- Born: 20 December 1936 Seoul, Korea, then part of the Empire of Japan
- Died: 9 July 2012 (aged 75) Burlington, North Carolina, U.S.
- Nationality: South Korean
- Style: Tang Soo Do
- Teachers: Hwang Kee, Oh Se Jun
- Rank: 9th degree black belt
- Years active: 1948-2012

Other information
- Notable students: Chuck Norris, Robert Cheezic, Mujahid Khan
- Website: WTSDA Official Site

= Shin Jae-chul =

Korean martial artist

Jae-chul Shin (20 December 1936 – 9 July 2012) was a Korean martial artist and founder of the World Tang Soo Do Association.

== Biography ==
Jae-chul Shin began his study of martial arts in 1948, joining the Seoul Moo Duk Kwan Central Gym under Grandmaster Hwang Kee, the founder of the Moo Duk Kwan system. By the time he was a first dan black belt, he had started his teaching career as an assistant instructor at the central gym.

Shin continued to study Tang Soo Do while attending Korea University, where he would earn both his bachelor's and master's degrees in political science. While a student, Shin began teaching at the university, along at the Seoul Central YMCA, other colleges, and many police and military institutions.

In 1958, Shin was drafted into the South Korean air force as a martial arts instructor. During this time he began teaching many American soldiers martial arts. He was stationed at Osan Air Base. One of those servicemen was Carlos Ray “Chuck” Norris.
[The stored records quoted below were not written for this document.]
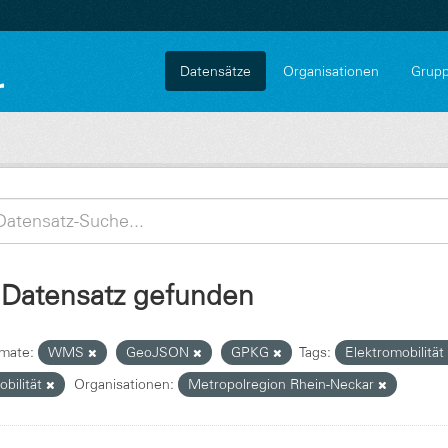
Datensätze
Organisationen
Grup
 Datensatz gefunden
mate:
WMS
GeoJSON
GPKG
Tags:
Elektromobilität
obilität
Organisationen:
Metropolregion Rhein-Neckar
By the time he completed his master's degree in 1968, Shin had been instructing students in Tang Soo Do throughout Korea for almost 20 years. That same year at the request and sponsorship of Norris, Shin came to the United States to continue graduate studies at Rutgers University and extend his instruction to foreign students as a representative for the Korean Soo Bahk Do Association.

Shin established the U.S. Tang Soo Do Federation in 1968 at his first school in Burlington, New Jersey. In 1982, dissatisfied with the direction that the federation was going, Shin resigned from the board of directors and along with Ki-yun Yi, Sang-kyu Shim and William D. Clingan founded the World Tang Soo Do Association. Grandmaster Shin's decision to leave Moo Duk Kwan coincided with Grandmaster Hwang Kee's release of the new Soo Bahk Do forms in 1982.

Shin remained the leader of the World Tang Soo Do Association until his death on 9 July 2012. Before he died he was responsible for the training and certification of 20,000 black belts and 500 masters. Since then the body has over 200,000 members including more than 50,000 black belts and 300 master instructors in 38 countries. He was the author of several books on Tang Soo Do and featured in a chapter of the 1971 book, 20th century Warriors: Prominent Men in the Oriental Fighting Arts".

In March 2010, the association's board of directors approved Shin's promotion to ninth-degree black belt. In July 2010, Shin was formally promoted to the rank at the association's annual world championships after 27 years as an eighth degree.

Shin died in his sleep on 9 July 2012 in Burlington, North Carolina, U.S., after a period of illness.